Saved entries:

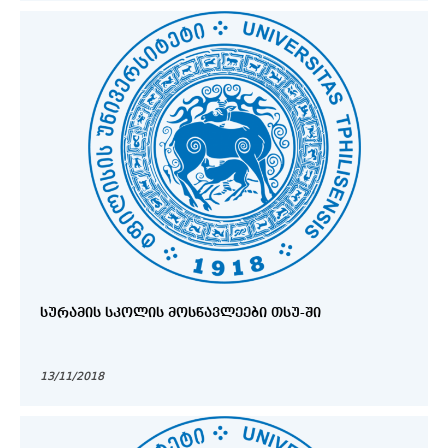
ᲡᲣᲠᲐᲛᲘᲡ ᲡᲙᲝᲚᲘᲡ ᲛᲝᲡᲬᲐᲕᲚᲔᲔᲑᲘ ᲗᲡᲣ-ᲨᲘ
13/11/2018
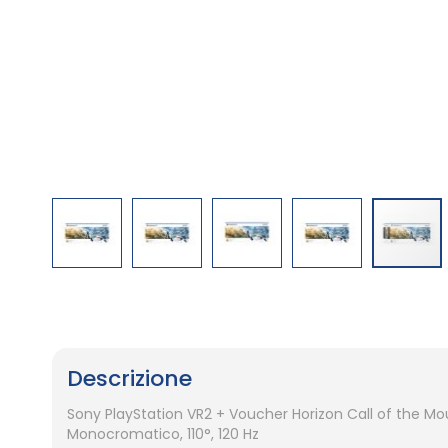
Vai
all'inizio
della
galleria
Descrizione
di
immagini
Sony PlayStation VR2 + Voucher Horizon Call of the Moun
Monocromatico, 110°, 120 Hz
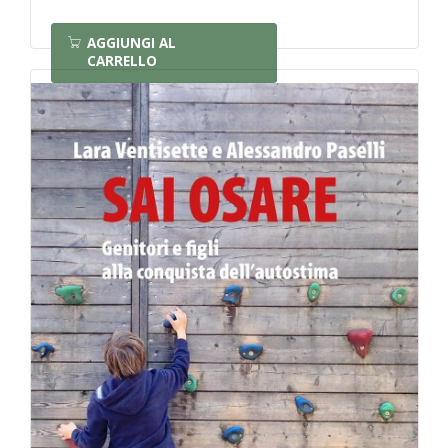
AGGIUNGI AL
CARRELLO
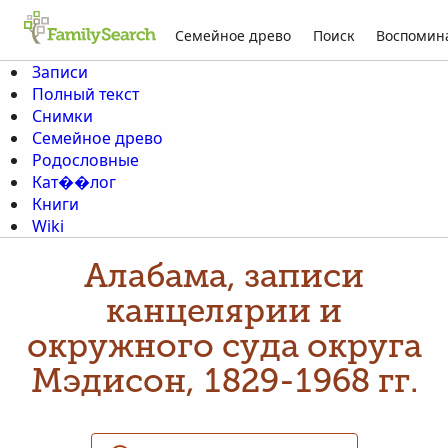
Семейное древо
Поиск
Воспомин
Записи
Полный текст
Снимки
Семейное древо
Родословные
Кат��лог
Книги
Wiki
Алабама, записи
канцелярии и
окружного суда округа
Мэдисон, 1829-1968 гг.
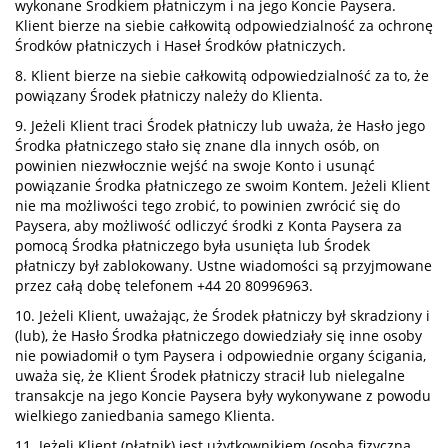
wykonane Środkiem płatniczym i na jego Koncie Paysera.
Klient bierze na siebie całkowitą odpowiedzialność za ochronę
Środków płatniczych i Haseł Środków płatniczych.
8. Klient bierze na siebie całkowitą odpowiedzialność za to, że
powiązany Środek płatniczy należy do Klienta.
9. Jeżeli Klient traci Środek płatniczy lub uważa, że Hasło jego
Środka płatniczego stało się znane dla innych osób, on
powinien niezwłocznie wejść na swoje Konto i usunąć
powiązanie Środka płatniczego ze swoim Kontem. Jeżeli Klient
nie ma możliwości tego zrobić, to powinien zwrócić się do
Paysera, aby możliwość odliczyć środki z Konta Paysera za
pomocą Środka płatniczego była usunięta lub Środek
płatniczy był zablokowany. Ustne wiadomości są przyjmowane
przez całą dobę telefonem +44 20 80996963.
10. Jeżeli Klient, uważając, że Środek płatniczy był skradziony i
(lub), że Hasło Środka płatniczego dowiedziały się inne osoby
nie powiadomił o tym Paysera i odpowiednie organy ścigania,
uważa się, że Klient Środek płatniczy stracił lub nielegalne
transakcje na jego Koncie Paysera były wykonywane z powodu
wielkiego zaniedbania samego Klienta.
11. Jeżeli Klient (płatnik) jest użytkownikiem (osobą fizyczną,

Task details
Your answer should hold the line with "uważa się, że" and each line after it to the end of the data, retyped exactly. Include no other lines.

Reply
uważa się, że Klient Środek płatniczy stracił lub nielegalne
transakcje na jego Koncie Paysera były wykonywane z powodu
wielkiego zaniedbania samego Klienta.
11. Jeżeli Klient (płatnik) jest użytkownikiem (osobą fizyczną,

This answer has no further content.